(Task) What you hand back must match the records word for word, with no pictures.

--- START ---

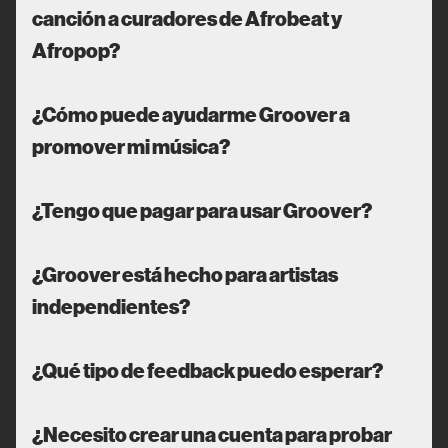
canción a curadores de Afrobeat y
Afropop?
¿Cómo puede ayudarme Groover a
promover mi música?
¿Tengo que pagar para usar Groover?
¿Groover está hecho para artistas
independientes?
¿Qué tipo de feedback puedo esperar?
¿Necesito crear una cuenta para probar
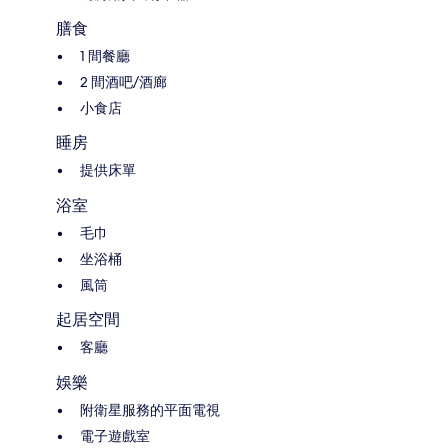
膳食
1 間餐廳
2 間酒吧/酒廊
小食店
睡房
提供床單
浴室
毛巾
坐浴桶
風筒
起居空間
客廳
娛樂
附衛星服務的平面電視
電子遊戲室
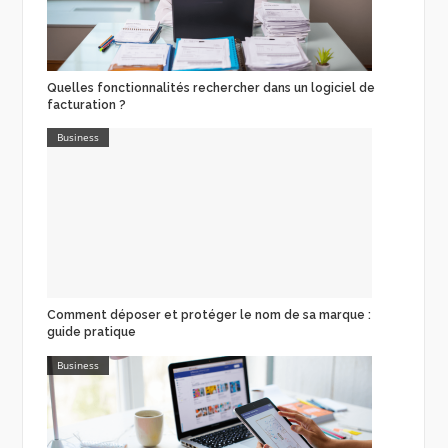
Quelles fonctionnalités rechercher dans un logiciel de
facturation ?
Business
Comment déposer et protéger le nom de sa marque :
guide pratique
Business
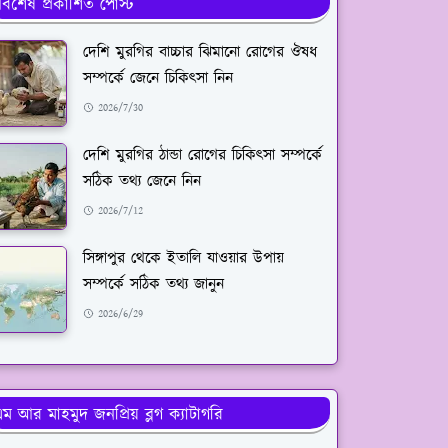
র্বশেষ প্রকাশিত পোস্ট
দেশি মুরগির বাচ্চার ঝিমানো রোগের ঔষধ
সম্পর্কে জেনে চিকিৎসা নিন
2026/7/30
দেশি মুরগির ঠান্ডা রোগের চিকিৎসা সম্পর্কে
সঠিক তথ্য জেনে নিন
2026/7/12
সিঙ্গাপুর থেকে ইতালি যাওয়ার উপায়
সম্পর্কে সঠিক তথ্য জানুন
2026/6/29
ম আর মাহমুদ জনপ্রিয় ব্লগ ক্যাটাগরি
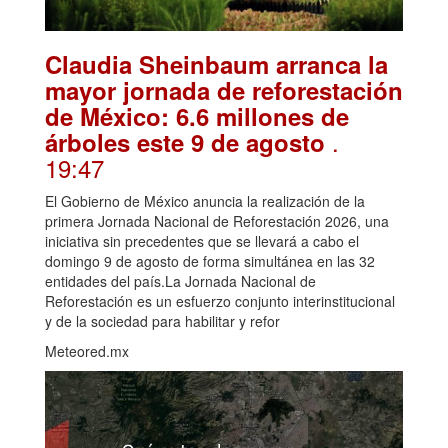
Claudia Sheinbaum arranca la
mayor jornada de reforestación
de México: 6.6 millones de
.
árboles este 9 de agosto
19:47
El Gobierno de México anuncia la realización de la
primera Jornada Nacional de Reforestación 2026, una
iniciativa sin precedentes que se llevará a cabo el
domingo 9 de agosto de forma simultánea en las 32
entidades del país.La Jornada Nacional de
Reforestación es un esfuerzo conjunto interinstitucional
y de la sociedad para habilitar y refor
Meteored.mx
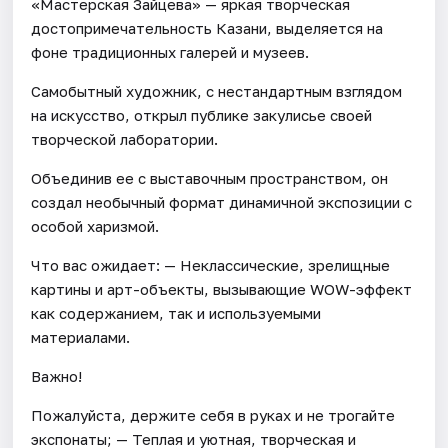
«Мастерская Зайцева» — яркая творческая
достопримечательность Казани, выделяется на
фоне традиционных галерей и музеев.
Самобытный художник, с нестандартным взглядом
на искусство, открыл публике закулисье своей
творческой лаборатории.
Объединив ее с выставочным пространством, он
создал необычный формат динамичной экспозиции с
особой харизмой.
Что вас ожидает: — Неклассические, зрелищные
картины и арт-объекты, вызывающие WOW-эффект
как содержанием, так и используемыми
материалами.
Важно!
Пожалуйста, держите себя в руках и не трогайте
экспонаты; — Теплая и уютная, творческая и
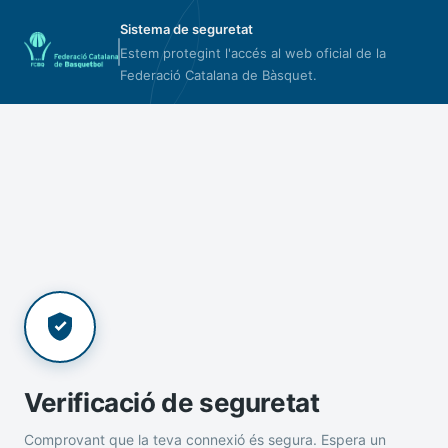
Sistema de seguretat
Estem protegint l'accés al web oficial de la
Federació Catalana de Bàsquet.
Verificació de seguretat
Comprovant que la teva connexió és segura. Espera un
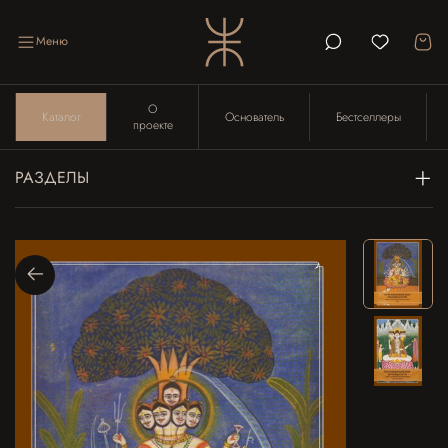
Меню
О
Каталог
Основатель
Бестселлеры
проекте
РАЗДЕЛЫ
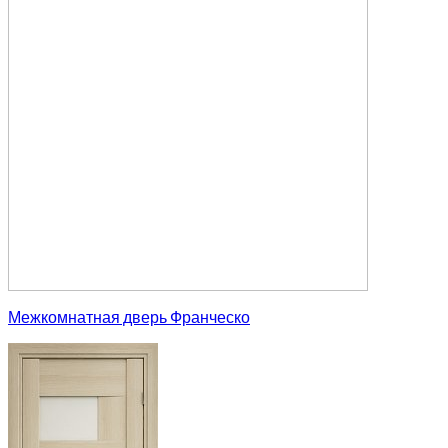
Межкомнатная дверь Франческо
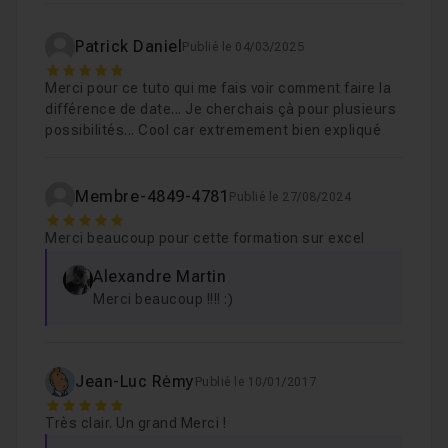
Patrick Daniel
Publié le 04/03/2025
5
Merci pour ce tuto qui me fais voir comment faire la
différence de date... Je cherchais çà pour plusieurs
possibilités... Cool car extremement bien expliqué
Membre-4849-4781
Publié le 27/08/2024
5
Merci beaucoup pour cette formation sur excel
Alexandre Martin
Merci beaucoup !!!! :)
Jean-Luc Rėmy
Publié le 10/01/2017
5
Très clair. Un grand Merci !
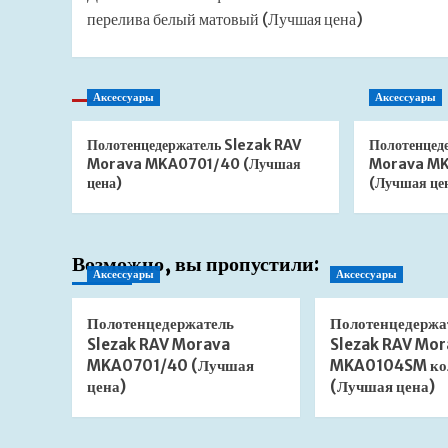
записи
перелива белый матовый (Лучшая цена)
Аксессуары
Аксессуары
Полотенцедержатель Slezak RAV
Полотенцед
Morava MKA0701/40 (Лучшая
Morava MK
цена)
(Лучшая це
Возможно, вы пропустили:
Аксессуары
Аксессуары
Полотенцедержатель
Полотенцедержа
Slezak RAV Morava
Slezak RAV Mor
MKA0701/40 (Лучшая
MKA0104SM ко
цена)
(Лучшая цена)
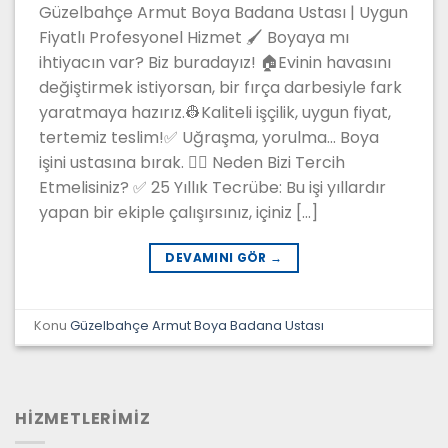
Güzelbahçe Armut Boya Badana Ustası | Uygun
Fiyatlı Profesyonel Hizmet 🖌️ Boyaya mı
ihtiyacın var? Biz buradayız! 🏠Evinin havasını
değiştirmek istiyorsan, bir fırça darbesiyle fark
yaratmaya hazırız.👷Kaliteli işçilik, uygun fiyat,
tertemiz teslim!✅ Uğraşma, yorulma… Boya
işini ustasına bırak. 👷‍♂️ Neden Bizi Tercih
Etmelisiniz? ✅ 25 Yıllık Tecrübe: Bu işi yıllardır
yapan bir ekiple çalışırsınız, içiniz […]
DEVAMINI GÖR
→
Konu
Güzelbahçe Armut Boya Badana Ustası
HİZMETLERİMİZ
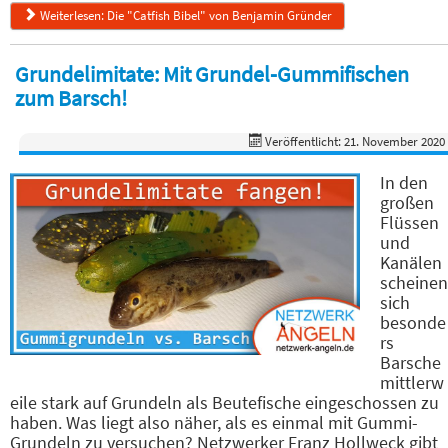
Weiterlesen: Die "Catfish Bibel" von Benjamin Gründer
Grundelimitate: Mit Grundel-Gummifischen
zum Barsch!
Veröffentlicht: 21. November 2020
In den
großen
Flüssen
und
Kanälen
scheinen
sich
besonde
rs
Barsche
mittlerw
eile stark auf Grundeln als Beutefische eingeschossen zu
haben. Was liegt also näher, als es einmal mit Gummi-
Grundeln zu versuchen? Netzwerker Franz Hollweck gibt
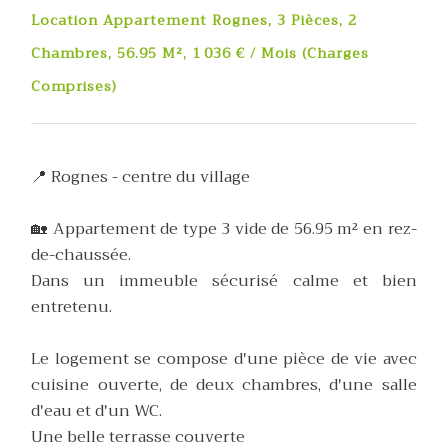
Location Appartement Rognes, 3 Pièces, 2
Chambres, 56.95 M², 1 036 € / Mois (Charges
Comprises)
📍 Rognes - centre du village
🏡 Appartement de type 3 vide de 56.95 m² en rez-
de-chaussée.
Dans un immeuble sécurisé calme et bien
entretenu.
Le logement se compose d'une pièce de vie avec
cuisine ouverte, de deux chambres, d'une salle
d'eau et d'un WC.
Une belle terrasse couverte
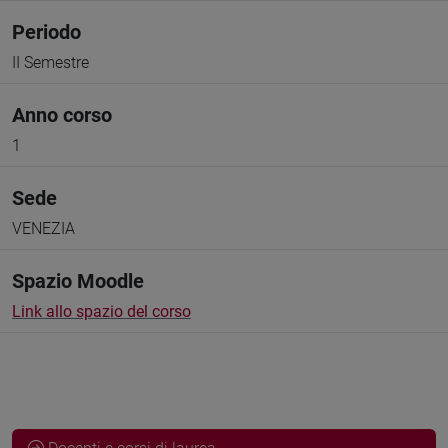
Periodo
II Semestre
Anno corso
1
Sede
VENEZIA
Spazio Moodle
Link allo spazio del corso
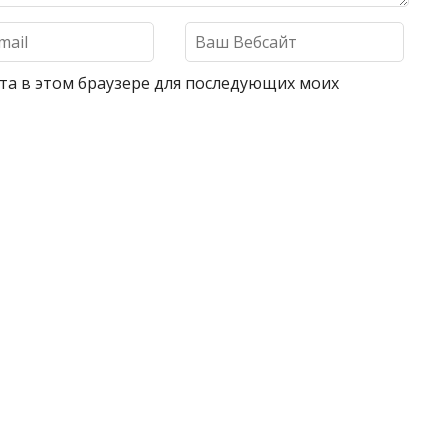
айта в этом браузере для последующих моих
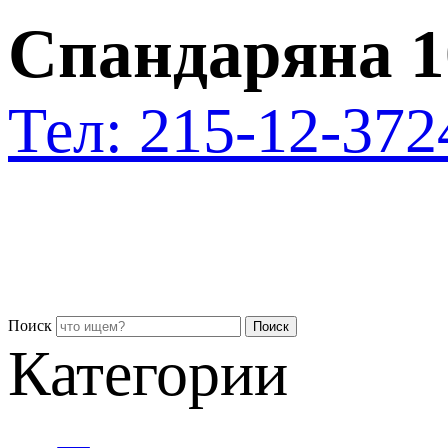
Спандаряна 1
Тел: 215-12-37
2
Поиск
Поиск
Категории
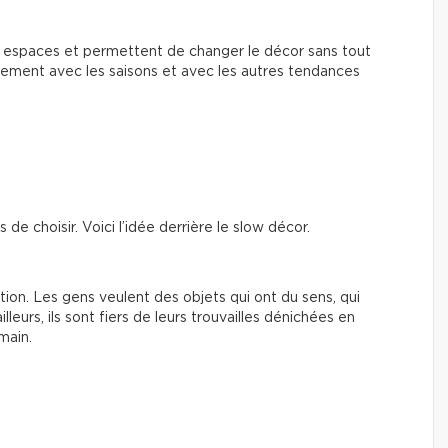
es espaces et permettent de changer le décor sans tout
cilement avec les saisons et avec les autres tendances
e choisir. Voici l’idée derrière le slow décor.
ion. Les gens veulent des objets qui ont du sens, qui
leurs, ils sont fiers de leurs trouvailles dénichées en
main.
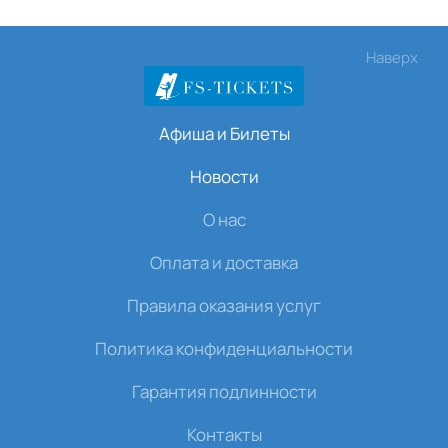
Наверх
Афиша и Билеты
Новости
О нас
Оплата и доставка
Правила оказания услуг
Политика конфиденциальности
Гарантия подлинности
Контакты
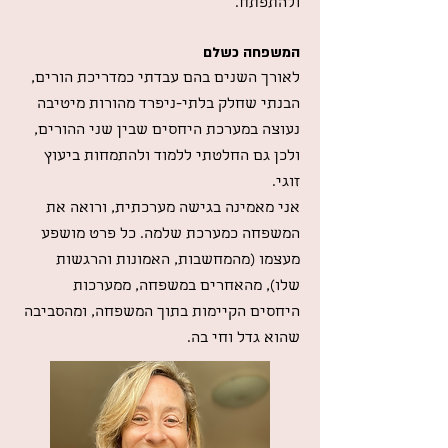
ולהתפתח.
המשפחה כשלם
לאורך השנים בהם עבדתי כמדריכת הורים,
הבנתי שחלק בלתי-ניפרד מהורות מיטיבה
נעוצה במערכת היחסים שבין שני ההורים,
ולכן גם החלטתי ללמוד ולהתמחות ביעוץ
זוגי.
אני מאמינה בגישה מערכתית, ורואה את
המשפחה כמערכת שלמה. כל פרט מושפע
מעצמו (מהמחשבות, האמונות והרגשות
שלו), מהאחרים במשפחה, ממערכות
היחסים הקיימות בתוך המשפחה, ומהסביבה
שהוא גדל וחי בה.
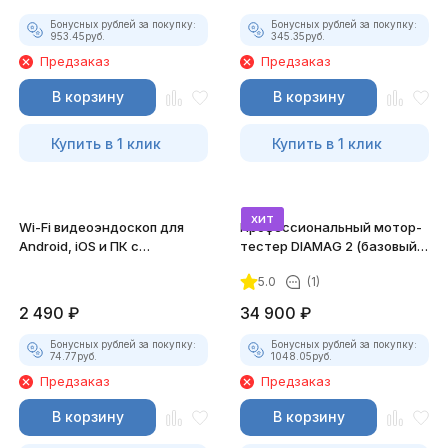
Бонусных рублей за покупку:
Бонусных рублей за покупку:
953.45
руб.
345.35
руб.
Предзаказ
Предзаказ
В корзину
В корзину
Купить в 1 клик
Купить в 1 клик
хит
Wi-Fi видеоэндоскоп для
Профессиональный мотор-
Android, iOS и ПК с
тестер DIAMAG 2 (базовый
насадками
комплект)
5.0
(1)
2 490
₽
34 900
₽
Бонусных рублей за покупку:
Бонусных рублей за покупку:
74.77
руб.
1048.05
руб.
Предзаказ
Предзаказ
В корзину
В корзину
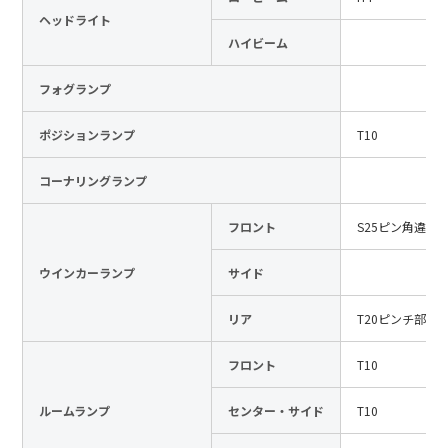
ヘッドライト
日本語
English
中文
ハイビーム
サイト内検索
フォグランプ
ポジションランプ
T10
製品検索
コーナリングランプ
全て
フロント
S25ピン角違い
ウインカーランプ
サイド
例：
VFHY1104P、LLF0111A、ULR4B、SL035
お問い合わせ
リア
T20ピンチ部違
フロント
T10
ルームランプ
センター・サイド
T10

--- END ---

(Solved exercise)
canción a curadores de Afrobeat y
Afropop?
¿Cómo puede ayudarme Groover a
promover mi música?
¿Tengo que pagar para usar Groover?
¿Groover está hecho para artistas
independientes?
¿Qué tipo de feedback puedo esperar?
¿Necesito crear una cuenta para probar
膳食
1 間餐廳
2 間酒吧/酒廊
小食店
睡房
提供床單
浴室
毛巾
坐浴桶
風筒
起居空間
客廳
娛樂
附衛星服務的平面電視
電子遊戲室
Quelles fonctionnalités rechercher dans un logiciel de
facturation ?
Business
Comment déposer et protéger le nom de sa marque :
guide pratique
Business
র্বশেষ প্রকাশিত পোস্ট
দেশি মুরগির বাচ্চার ঝিমানো রোগের ঔষধ
সম্পর্কে জেনে চিকিৎসা নিন
2026/7/30
দেশি মুরগির ঠান্ডা রোগের চিকিৎসা সম্পর্কে
সঠিক তথ্য জেনে নিন
2026/7/12
সিঙ্গাপুর থেকে ইতালি যাওয়ার উপায়
সম্পর্কে সঠিক তথ্য জানুন
2026/6/29
ম আর মাহমুদ জনপ্রিয় ব্লগ ক্যাটাগরি
Claudia Sheinbaum arranca la
mayor jornada de reforestación
de México: 6.6 millones de
.
árboles este 9 de agosto
19:47
El Gobierno de México anuncia la realización de la
primera Jornada Nacional de Reforestación 2026, una
iniciativa sin precedentes que se llevará a cabo el
domingo 9 de agosto de forma simultánea en las 32
entidades del país.La Jornada Nacional de
Reforestación es un esfuerzo conjunto interinstitucional
y de la sociedad para habilitar y refor
Meteored.mx
«Мастерская Зайцева» — яркая творческая
достопримечательность Казани, выделяется на
фоне традиционных галерей и музеев.
Самобытный художник, с нестандартным взглядом
на искусство, открыл публике закулисье своей
творческой лаборатории.
Объединив ее с выставочным пространством, он
создал необычный формат динамичной экспозиции с
особой харизмой.
Что вас ожидает: — Неклассические, зрелищные
картины и арт-объекты, вызывающие WOW-эффект
как содержанием, так и используемыми
материалами.
Важно!
Пожалуйста, держите себя в руках и не трогайте
экспонаты; — Теплая и уютная, творческая и
Sistema de seguretat
Estem protegint l'accés al web oficial de la
Federació Catalana de Bàsquet.
Verificació de seguretat
Comprovant que la teva connexió és segura. Espera un
Меню
О
Каталог
Основатель
Бестселлеры
проекте
РАЗДЕЛЫ
Межкомнатная дверь Франческо
Patrick Daniel
Publié le 04/03/2025
5
Merci pour ce tuto qui me fais voir comment faire la
différence de date... Je cherchais çà pour plusieurs
possibilités... Cool car extremement bien expliqué
Membre-4849-4781
Publié le 27/08/2024
5
Merci beaucoup pour cette formation sur excel
Alexandre Martin
Merci beaucoup !!!! :)
Jean-Luc Rėmy
Publié le 10/01/2017
5
Très clair. Un grand Merci !
записи
перелива белый матовый (Лучшая цена)
Аксессуары
Аксессуары
Полотенцедержатель Slezak RAV
Полотенцед
Morava MKA0701/40 (Лучшая
Morava MK
цена)
(Лучшая це
Возможно, вы пропустили:
Аксессуары
Аксессуары
Полотенцедержатель
Полотенцедержа
Slezak RAV Morava
Slezak RAV Mor
MKA0701/40 (Лучшая
MKA0104SM ко
цена)
(Лучшая цена)
Güzelbahçe Armut Boya Badana Ustası | Uygun
Fiyatlı Profesyonel Hizmet 🖌️ Boyaya mı
ihtiyacın var? Biz buradayız! 🏠Evinin havasını
değiştirmek istiyorsan, bir fırça darbesiyle fark
yaratmaya hazırız.👷Kaliteli işçilik, uygun fiyat,
tertemiz teslim!✅ Uğraşma, yorulma… Boya
işini ustasına bırak. 👷‍♂️ Neden Bizi Tercih
Etmelisiniz? ✅ 25 Yıllık Tecrübe: Bu işi yıllardır
yapan bir ekiple çalışırsınız, içiniz […]
DEVAMINI GÖR
→
Konu
Güzelbahçe Armut Boya Badana Ustası
HİZMETLERİMİZ
Weiterlesen: Die "Catfish Bibel" von Benjamin Gründer
Grundelimitate: Mit Grundel-Gummifischen
zum Barsch!
Veröffentlicht: 21. November 2020
In den
großen
Flüssen
und
Kanälen
scheinen
sich
besonde
rs
Barsche
mittlerw
eile stark auf Grundeln als Beutefische eingeschossen zu
haben. Was liegt also näher, als es einmal mit Gummi-
Grundeln zu versuchen? Netzwerker Franz Hollweck gibt
Location Appartement Rognes, 3 Pièces, 2
Chambres, 56.95 M², 1 036 € / Mois (Charges
Comprises)
📍 Rognes - centre du village
🏡 Appartement de type 3 vide de 56.95 m² en rez-
de-chaussée.
Dans un immeuble sécurisé calme et bien
entretenu.
Le logement se compose d'une pièce de vie avec
cuisine ouverte, de deux chambres, d'une salle
d'eau et d'un WC.
Une belle terrasse couverte
Periodo
II Semestre
Anno corso
1
Sede
VENEZIA
Spazio Moodle
Link allo spazio del corso
айта в этом браузере для последующих моих
Спандаряна 1
Тел: 215-12-37
2
Поиск
Поиск
Категории
es espaces et permettent de changer le décor sans tout
cilement avec les saisons et avec les autres tendances
e choisir. Voici l’idée derrière le slow décor.
ion. Les gens veulent des objets qui ont du sens, qui
leurs, ils sont fiers de leurs trouvailles dénichées en
main.
Наверх
Афиша и Билеты
Новости
О нас
Оплата и доставка
Правила оказания услуг
Политика конфиденциальности
Гарантия подлинности
Контакты
ולהתפתח.
המשפחה כשלם
לאורך השנים בהם עבדתי כמדריכת הורים,
הבנתי שחלק בלתי-ניפרד מהורות מיטיבה
נעוצה במערכת היחסים שבין שני ההורים,
ולכן גם החלטתי ללמוד ולהתמחות ביעוץ
זוגי.
אני מאמינה בגישה מערכתית, ורואה את
המשפחה כמערכת שלמה. כל פרט מושפע
מעצמו (מהמחשבות, האמונות והרגשות
שלו), מהאחרים במשפחה, ממערכות
היחסים הקיימות בתוך המשפחה, ומהסביבה
שהוא גדל וחי בה.
Бонусных рублей за покупку:
Бонусных рублей за покупку:
953.45
руб.
345.35
руб.
Предзаказ
Предзаказ
В корзину
В корзину
Купить в 1 клик
Купить в 1 клик
хит
Wi-Fi видеоэндоскоп для
Профессиональный мотор-
Android, iOS и ПК с
тестер DIAMAG 2 (базовый
насадками
комплект)
5.0
(1)
2 490
₽
34 900
₽
Бонусных рублей за покупку:
Бонусных рублей за покупку:
74.77
руб.
1048.05
руб.
Предзаказ
Предзаказ
В корзину
В корзину
ヘッドライト
日本語
English
中文
ハイビーム
サイト内検索
フォグランプ
ポジションランプ
T10
製品検索
コーナリングランプ
全て
フロント
S25ピン角違い
ウインカーランプ
サイド
例：
VFHY1104P、LLF0111A、ULR4B、SL035
お問い合わせ
リア
T20ピンチ部違
フロント
T10
ルームランプ
センター・サイド
T10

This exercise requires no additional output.